Total cross sections \(Q(\textrm{cm}^2)\) versus impact energy \(E(\textrm{keV})\) for double capture, DC, in the \(\alpha -\textrm{He}\) collisions. Theories are for the initial and final ground states of helium. This is the case only in two measurements: Zastrow et al. [23] (JET) and Schöffler et al. [24] (COLTRIMS). All the remaining measured cross sections are for capture into any final helium bound state. For the ground-state helium wave functions, the theories employ the uncorrelated open-shell orbitals (1s1s) of Hylleraas [22] in the entrance and exit channels. The CB1-4B, CDW-4B, BCIS-4B and BDW-4B methods are in the prior forms, whereas the CDW-EIS-4B method is in the post form. Experimental data: \(\lozenge \) [25], \(\vartriangle \) [26], \(\triangledown \) [42], \(\blacksquare \) [27], \(\blacktriangle \) [28], \(\blacktriangledown \) [29], \(\blacklozenge \) [30], \(\circ \) [31], \(\blacktriangleleft \) [32], \(\triangleleft \) [33], \(\triangleright \) [34], \(\oplus \) [35], \(\square \) [36], \(\bullet \) [37], \(\boxplus \) [23], \(\bigstar \) [24]. For details, see the main text

Nevertheless, it is surprising that this inadequacy of the CDW-EIS-4B method for DC is so pronounced. In retrospect then, the marked inappropriateness of the electronic eikonalization of the full Coulomb waves in DC could question anew the success of the CDW-EIS-4B method for SC. In fact, there is no physical reason for which a further approximation to the CDW-4B method [11] (as the one in the CDW-EIS-4B method [16, 17]) should bring any advantage. In the past computations on Q for SC, one of the main motivations for using the CDW-EIS-4B method was in its better description of merely the Massey peak area than in the CDW-4B method. However, at energies above those around the Massey peak, the CDW-EIS-4B and CDW-4B methods give very similar results for Q in SC.
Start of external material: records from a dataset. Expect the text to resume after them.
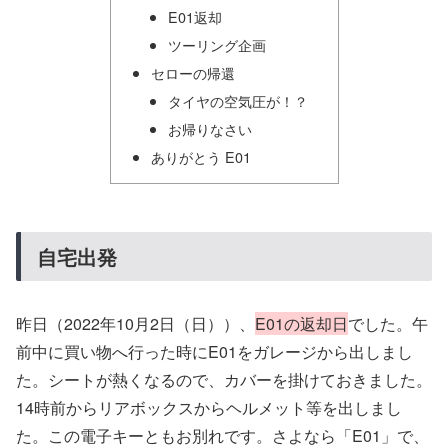
E01返却
ツーリング企画
セローの帰還
タイヤの空気圧が！？
お帰りなさい
ありがとう E01
自宅出発
昨日（2022年10月2日（日））、
E01の返却日
でした。午
前中に買い物へ行った時にE01をガレージから出しまし
た。シートが熱くなるので、カバーを掛けておきました。
14時前からリアボックスからヘルメット等を出しまし
た。この電子キーともお別れです。さよなら「E01」で、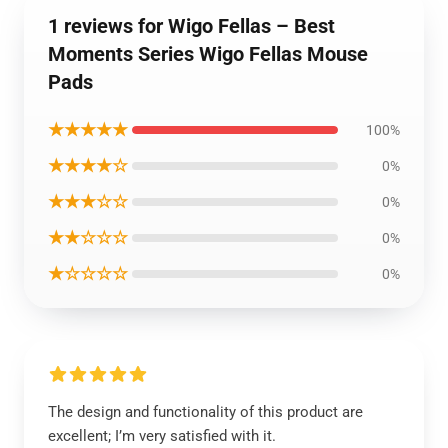
1 reviews for Wigo Fellas – Best
Moments Series Wigo Fellas Mouse
Pads
★★★★★
100%
★★★★☆
0%
★★★☆☆
0%
★★☆☆☆
0%
★☆☆☆☆
0%
The design and functionality of this product are
excellent; I’m very satisfied with it.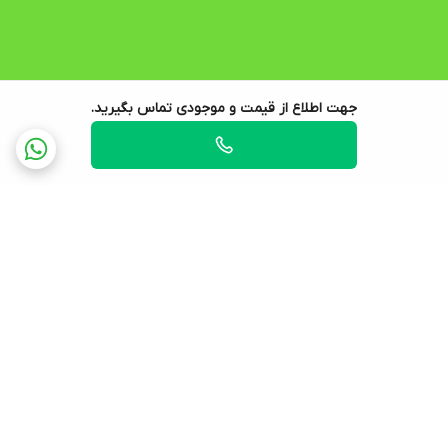
جهت اطلاع از قیمت و موجودی تماس بگیرید.
برگشت به بالا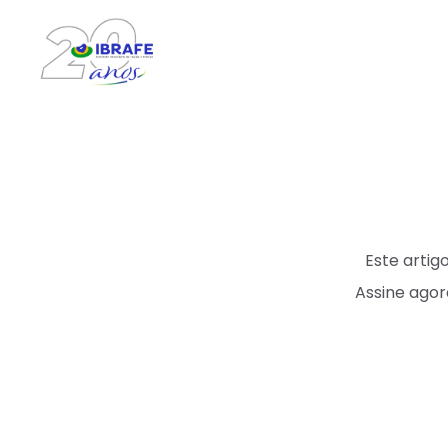
Este arti
Assine agor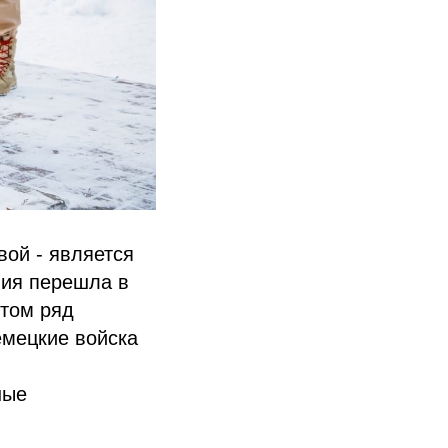
вой - является
мия перешла в
этом ряд
емецкие войска
ные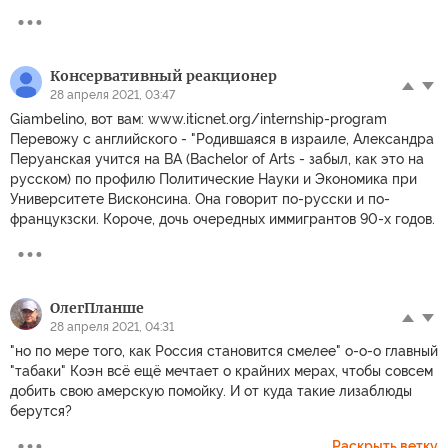
Консервативный реакционер
28 апреля 2021, 03:47
Giambelino, вот вам: www.iticnet.org/internship-program
Перевожу с английского - "Родившаяся в израиле, Александра
Перуанская учится на BA (Bachelor of Arts - забыл, как это на
русском) по профилю Политические Науки и Экономика при
Университете Висконсина. Она говорит по-русски и по-
францукзски. Короче, дочь очередных иммигрантов 90-х годов.
ОлегПланше
28 апреля 2021, 04:31
"но по мере того, как Россия становится смелее" о-о-о главный
"табаки" Коэн всё ещё мечтает о крайних мерах, чтобы совсем
добить свою амерскую помойку. И от куда такие лизаблюды
берутся?
Раскрыть ветку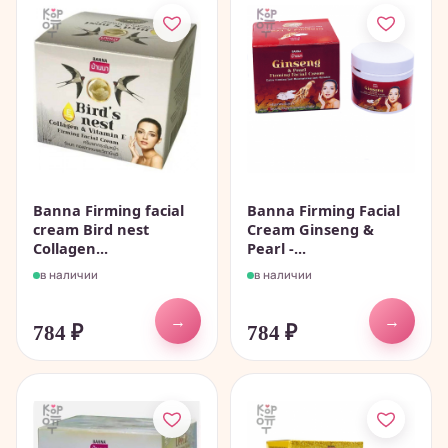
Banna Firming facial
Banna Firming Facial
cream Bird nest
Cream Ginseng &
Collagen...
Pearl -...
в наличии
в наличии
→
→
784
₽
784
₽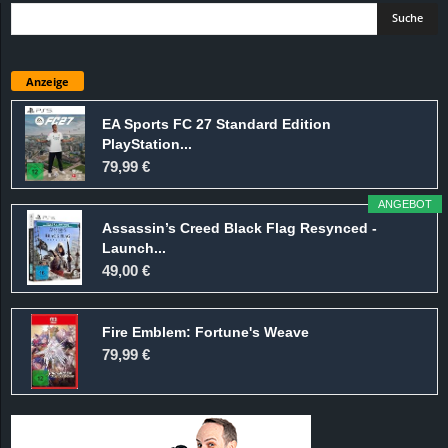
Anzeige
EA Sports FC 27 Standard Edition
PlayStation...
79,99 €
ANGEBOT
Assassin’s Creed Black Flag Resynced -
Launch...
49,00 €
Fire Emblem: Fortune's Weave
79,99 €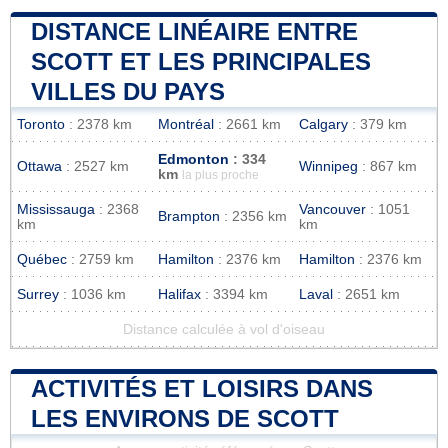
DISTANCE LINÉAIRE ENTRE
SCOTT ET LES PRINCIPALES
VILLES DU PAYS
Toronto
: 2378 km
Montréal
: 2661 km
Calgary
: 379 km
Edmonton
: 334
Ottawa
: 2527 km
Winnipeg
: 867 km
km
la plus proche
Mississauga
: 2368
Vancouver
: 1051
Brampton
: 2356 km
km
km
Québec
: 2759 km
Hamilton
: 2376 km
Hamilton
: 2376 km
Surrey
: 1036 km
Halifax
: 3394 km
Laval
: 2651 km
Distance calculée à vol d'oiseau
ACTIVITÉS ET LOISIRS DANS
LES ENVIRONS DE SCOTT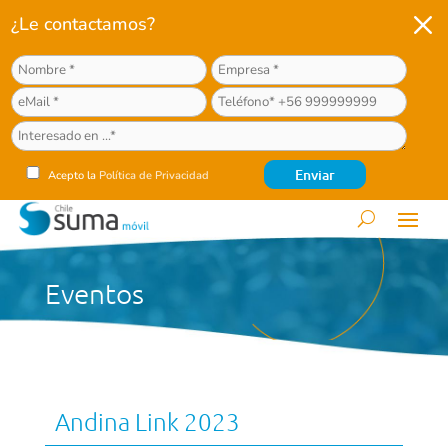
M
¿Le contactamos?
Acepto la
Política de Privacidad
Eventos
Andina Link 2023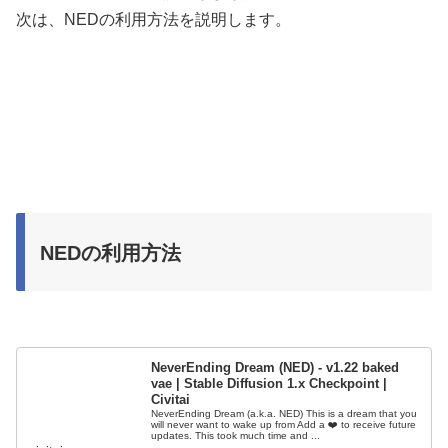
次は、NEDの利用方法を説明します。
NEDの利用方法
NeverEnding Dream (NED) - v1.22 baked
vae | Stable Diffusion 1.x Checkpoint |
Civitai
NeverEnding Dream (a.k.a. NED) This is a dream that you
will never want to wake up from Add a ❤️ to receive future
updates. This took much time and ...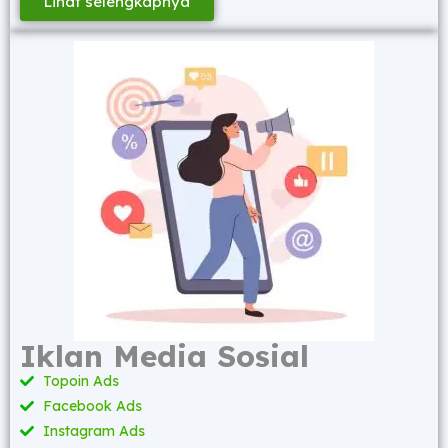
Lihat selengkapnya
Iklan Media Sosial
Topoin Ads
Facebook Ads
Instagram Ads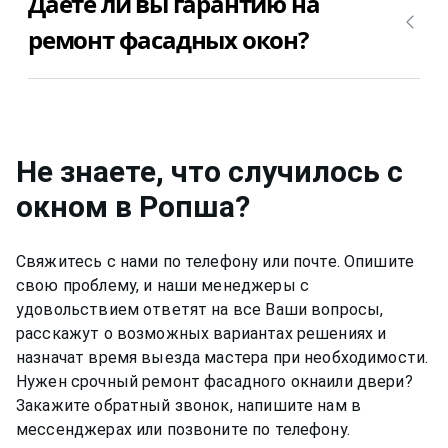
Даете ли вы гарантию на
ремонта зависит от поломки фасадных окон.
Ропша недорого и качественно.
Позвоните +7(812)9563854 и уточните, сколько
ремонт фасадных окон?
будет стоить ремонт фасадных окон в Ропша в
Вашем случае.
Да, конечно, мы даем гарантию на свою работу
от 6 до 12 месяцев, в зависимости от вида работ.
Не знаете, что случилось с
окном
в Ропша
?
Свяжитесь с нами по телефону или почте. Опишите
свою проблему, и наши менеджеры с
удовольствием ответят на все Ваши вопросы,
расскажут о возможных вариантах решениях и
назначат время выезда мастера при необходимости.
Нужен срочный ремонт
фасадного окна
или двери?
Закажите обратный звонок, напишите нам в
мессенджерах или позвоните по телефону.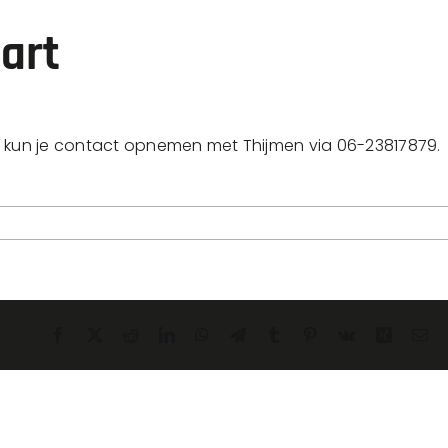
art
n kun je contact opnemen met Thijmen via 06-23817879.
Facebook
X
Reddit
LinkedIn
WhatsApp
Telegram
Tumblr
Pinterest
Vk
Xing
E-
mai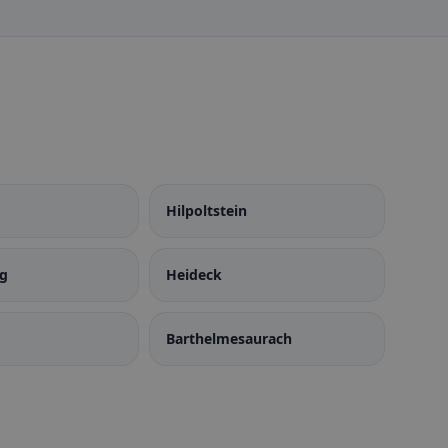
Hilpoltstein
g
Heideck
Barthelmesaurach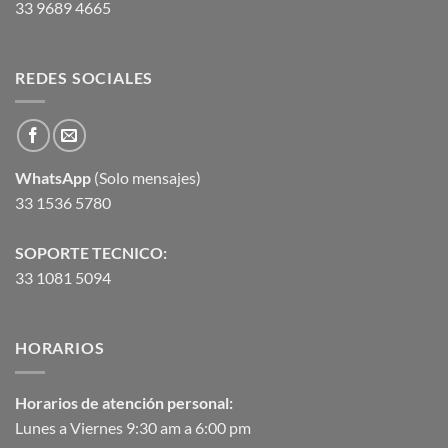
33 9689 4665
REDES SOCIALES
WhatsApp
(Solo mensajes)
33 1536 5780
SOPORTE TECNICO:
33 1081 5094
HORARIOS
Horarios de atención personal:
Lunes a Viernes 9:30 am a 6:00 pm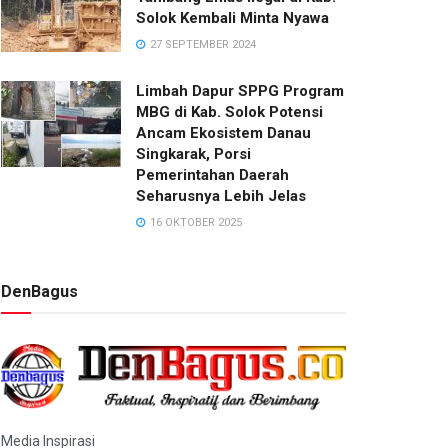
Solok Kembali Minta Nyawa
27 SEPTEMBER 2024
Limbah Dapur SPPG Program
MBG di Kab. Solok Potensi
Ancam Ekosistem Danau
Singkarak, Porsi
Pemerintahan Daerah
Seharusnya Lebih Jelas
16 OKTOBER 2025
DenBagus
Media Inspirasi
Since the CDW-EIS-4B method [16, 17] approximates the CDW-4B method [11], any difference in the cross sections from these two formalisms should, strictly speaking, be interpreted as a measure of the errors introduced by the former theory, irrespective of the outcome of comparisons with the pertinent experiments. For SC, the discrepancy between the CDW-4B and CDW-EIS-4B methods (especially around the Massey peak) went in a good direction for the latter theory, which was favored by the measurements [3]. In contradistinction, for DC, everything went in a wrong direction for the CDW-EIS-4B method (Fig. 2), as it showed a disastrous performance relative to the experiments [16, 17].

Within the second-order DW theories for single ionization (SI), the eikonal initial state approximation of the electronic full Coulomb wave function in the three-body continuum distorted wave (CDW-3B) method [46] appeared in Ref. [47]. The resulting approximation to the CDW-3B method was the CDW-EIS-3B method. Its extension, the CDW-EIS-4B (equivalently called the modified Coulomb-Born, MCB-4B [48, 49]) method for SI in the \(\textrm{H}^+-\textrm{H}^-\) collisions (i.e. single electron detachment) gave the best agreement with the experimental data [50] at all energies, ranging from the reaction threshold to the Bethe limit. The CDW-EIS-3B method has been adapted to SC in Ref. [51].

In Ref. [47], the goal of this electronic eikonalization was to counter the lack of normalization of the total scattering wave function in the entrance channel of the CDW-3B method [46] at finite times t (or at finite R). However, it is precisely the electronic eikonalization that is the principal source of the most severe setback in the CDW-EIS-4B method for DC. Thus, resorting to eikonalization to mitigate the alleged impact of normalization on charge exchange is hardly a panacea for a curve bending around the Massey peak, since it works for SC, but fails flagrantly for DC.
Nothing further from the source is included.